Step 2 : Now, we are going to Lookup Stage (Named as lkp_emp_det in configuration). Twofold click on Lookup Stage. Taking after window will pop up. Left sheet is for all inputs and right sheet is for output. Initially, link detail table is for Primary link. Second and third are for reference links.

Request of these reference links can be changed by utilizing this image on Title Bar as shown.
Step 3 : In left sheet, guide Key segment (here 'ID') by simply dragging it to the particular key section in reference joins. Guide all staying obliged segment to right sheet as demonstrated.

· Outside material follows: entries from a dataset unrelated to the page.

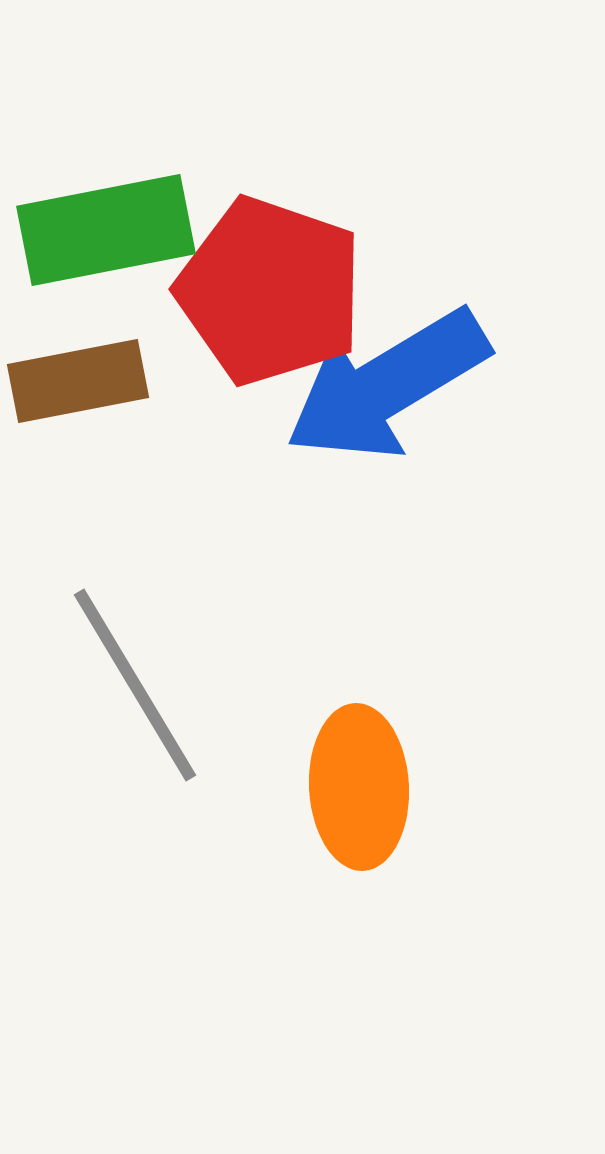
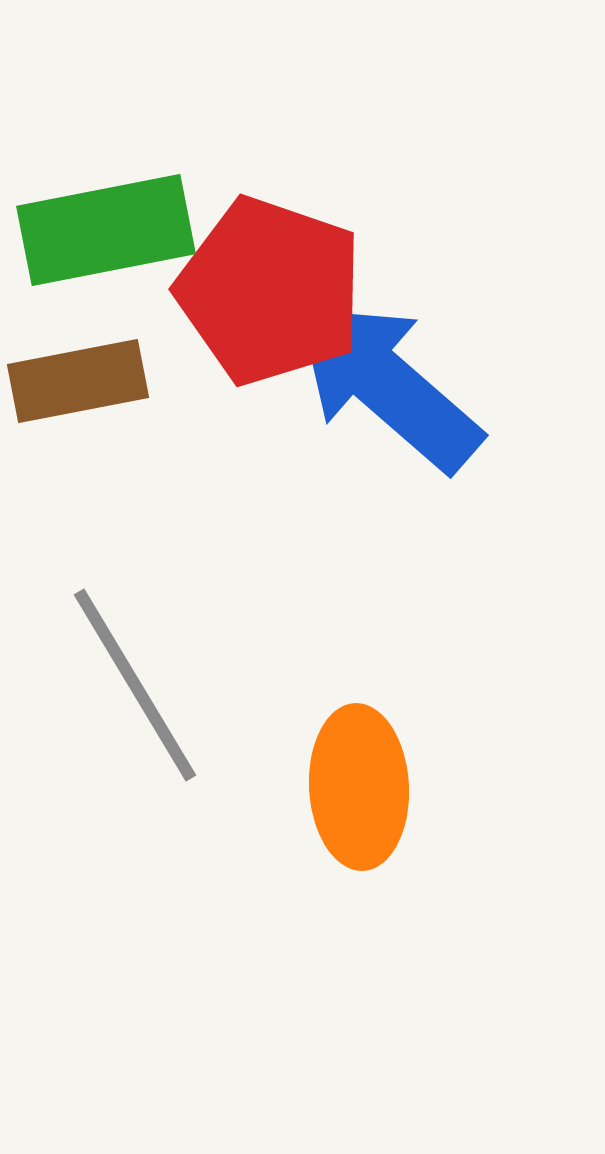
blue arrow: rotated 72 degrees clockwise
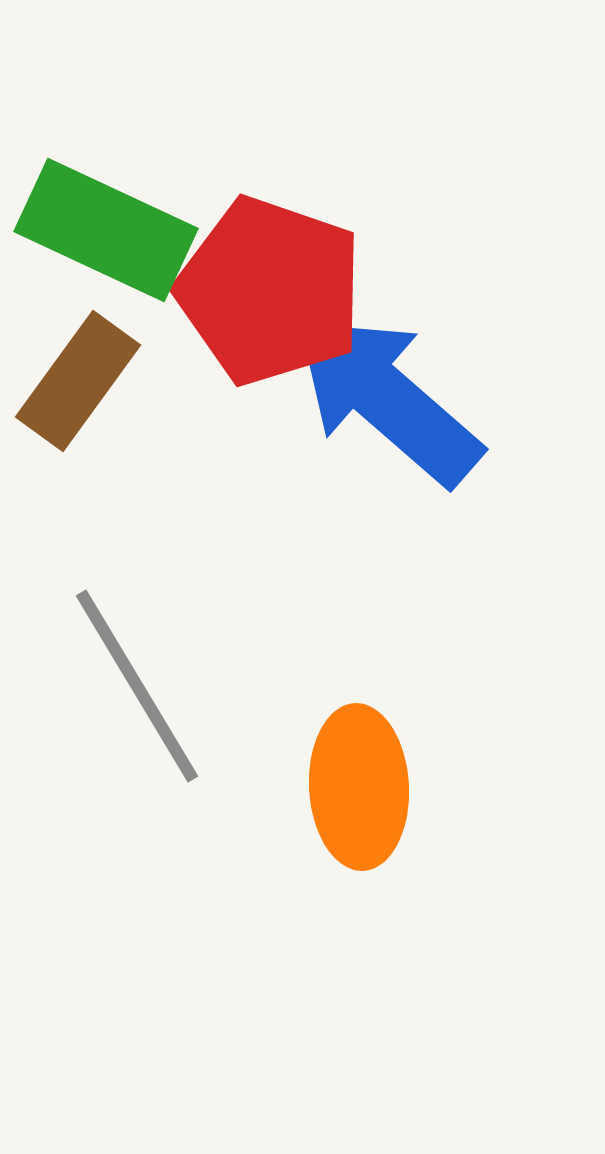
green rectangle: rotated 36 degrees clockwise
brown rectangle: rotated 43 degrees counterclockwise
blue arrow: moved 14 px down
gray line: moved 2 px right, 1 px down
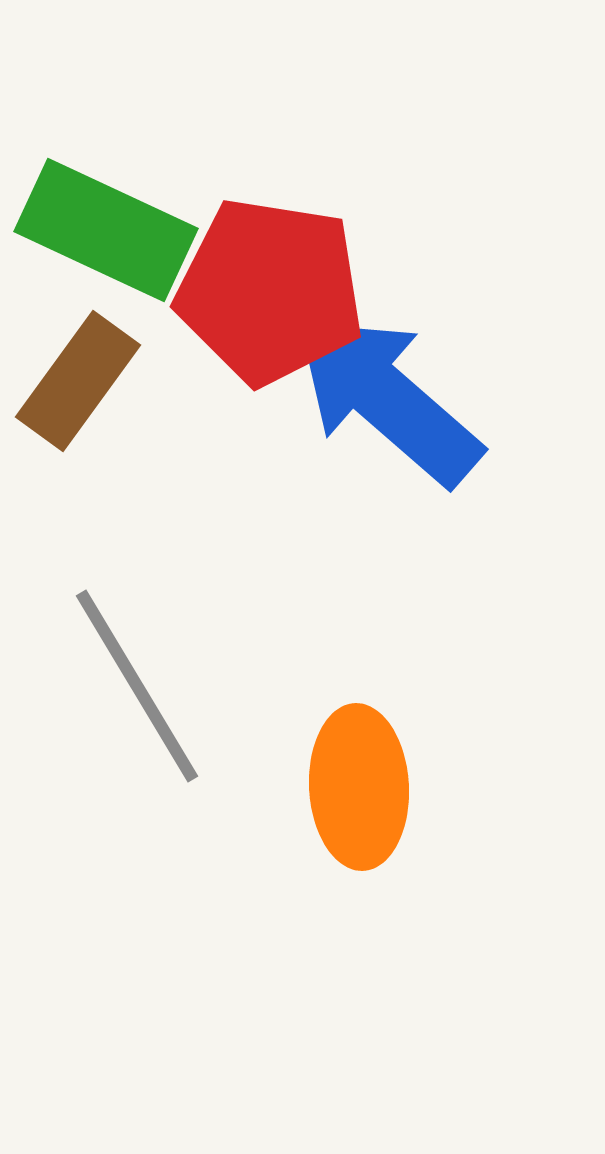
red pentagon: rotated 10 degrees counterclockwise
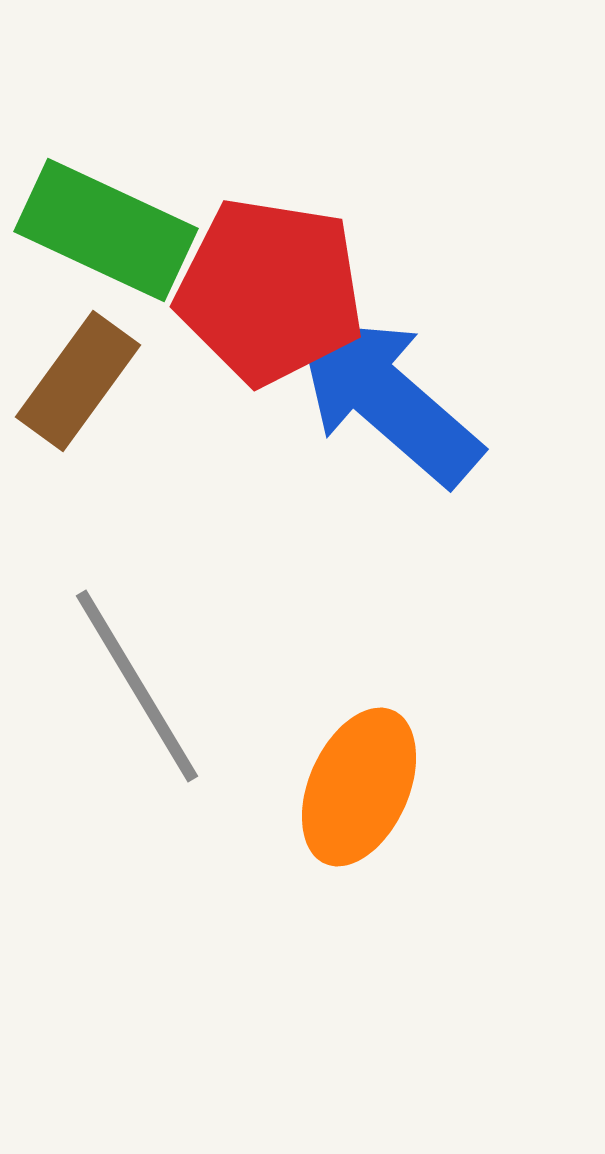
orange ellipse: rotated 27 degrees clockwise
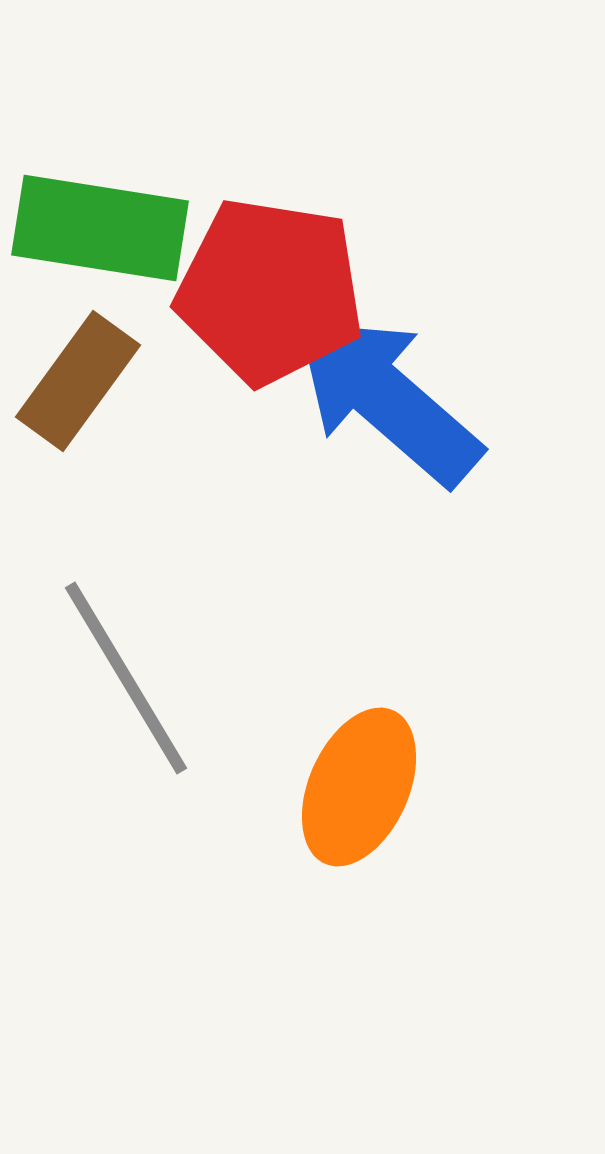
green rectangle: moved 6 px left, 2 px up; rotated 16 degrees counterclockwise
gray line: moved 11 px left, 8 px up
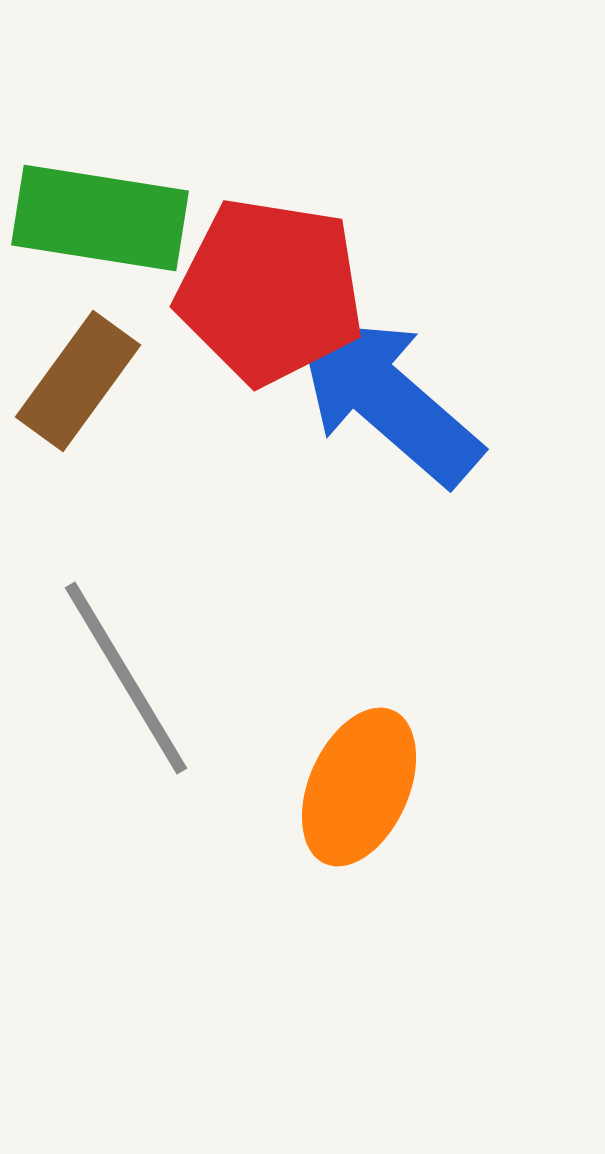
green rectangle: moved 10 px up
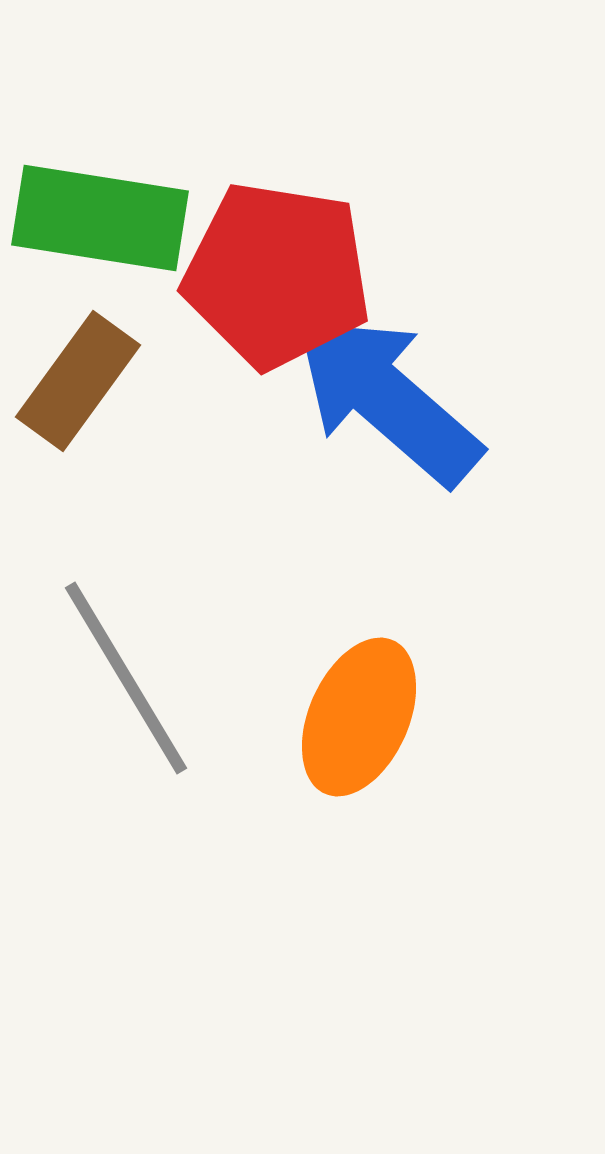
red pentagon: moved 7 px right, 16 px up
orange ellipse: moved 70 px up
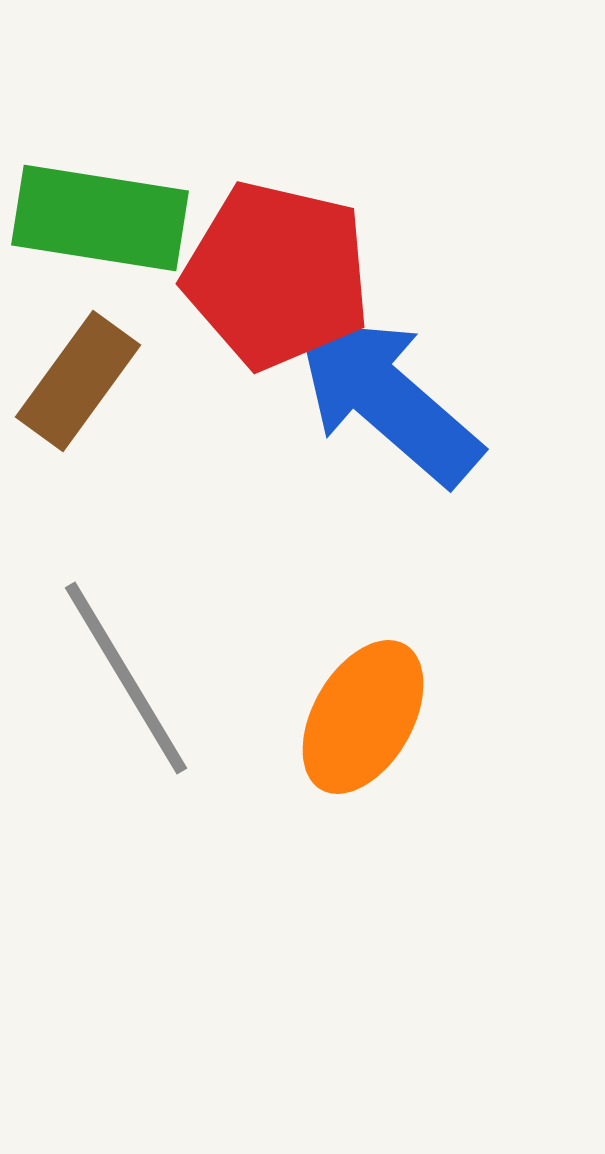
red pentagon: rotated 4 degrees clockwise
orange ellipse: moved 4 px right; rotated 6 degrees clockwise
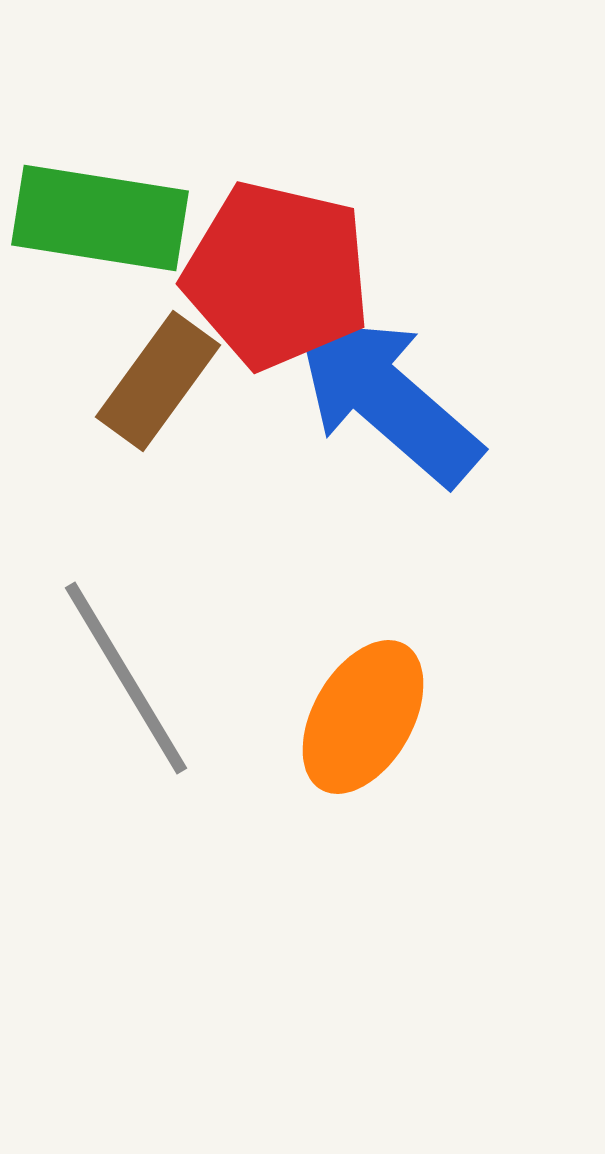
brown rectangle: moved 80 px right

Step 4 : One of the most vital step is to situated gaze upward conditions that we can do by utilizing second choice on Title bar. Simply click on it, taking after window will pop up.
There is a rundown of reference connections in 'Connection Name' section. In "Condition" section, we can give conditions for every reference link. Whether this condition won't meet then what will happen to that information is chosen by 'Condition Not Met' section and if lookup comes up short it is chosen by 'Lookup Failure' segment.
Proceed with : Data will be sent to the Output link.
Reject : Data will be sent to the Reject link.
Drop : Data will neither go to Output link nor to Reject link.
Fail : Job will falls fail.
In this case, how about we first strive for without condition in "Condition" segment and "Proceed with" and "Reject" in different sections.
Step 5 : Compile and run the JOB.
How about we see what the output is :
Output : Stream link
It's demonstrating two records. As we have given 'Lookup Failure' condition as 'Reject', those records from essential connection that are not coordinated with reference join information are gathered in Reject Link "rjct_primary_rec" as demonstrated as follows.
Step 6 : Let's attempt to design for "Condition" section in 'Lookup Stage Conditions' sheet.
Recently put condition as ID=3 and "Reject" under 'Condition Not Met' as demonstrated as follows.
But ID=3 all records will get dismisses and get put away in 'Reject join'. Here information for ID=2 get rejected and we will get output for Stream interface as indicated.
Output for 'Reject Link'
Note :  Reject Link shows rejected record from basic info link just.
Practice for "Drop" and "Come up short" or fail condition.

Conclusion


DataStagehas constantly performed joins proficiently when there are accurate key fields that match utilizing the lookup, join or union stage. Range lookups are all the more difficult as its a less effective approach to join whether you are destroying it an ETL work or on a database. You can do an extent lookup in DataStage 7 utilizing a lookup stage and a channel stage, you can do it utilizing a meager lookup and you can do it by stacking both tables into a database organizing territory and going along with them in SQL. This exercise demonstrates to destroy it a solitary Lookup stage giving a much less complex outline.